**Work instructions**
Transcribe these records exactly, dropping every picture.

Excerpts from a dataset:
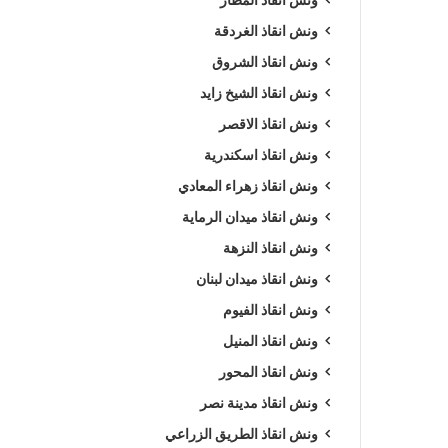
ونش انقاذ الغردقة
ونش انقاذ الشروق
ونش انقاذ الشيخ زايد
ونش انقاذ الاقصر
ونش انقاذ اسكندرية
ونش انقاذ زهراء المعادي
ونش انقاذ ميدان الرماية
ونش انقاذ النزهة
ونش انقاذ ميدان لبنان
ونش انقاذ الفيوم
ونش انقاذ المنيل
ونش انقاذ المحور
ونش انقاذ مدينة نصر
ونش انقاذ الطريق الزراعي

**Result**
ونش انقاذ الغردقة
ونش انقاذ الشروق
ونش انقاذ الشيخ زايد
ونش انقاذ الاقصر
ونش انقاذ اسكندرية
ونش انقاذ زهراء المعادي
ونش انقاذ ميدان الرماية
ونش انقاذ النزهة
ونش انقاذ ميدان لبنان
ونش انقاذ الفيوم
ونش انقاذ المنيل
ونش انقاذ المحور
ونش انقاذ مدينة نصر
ونش انقاذ الطريق الزراعي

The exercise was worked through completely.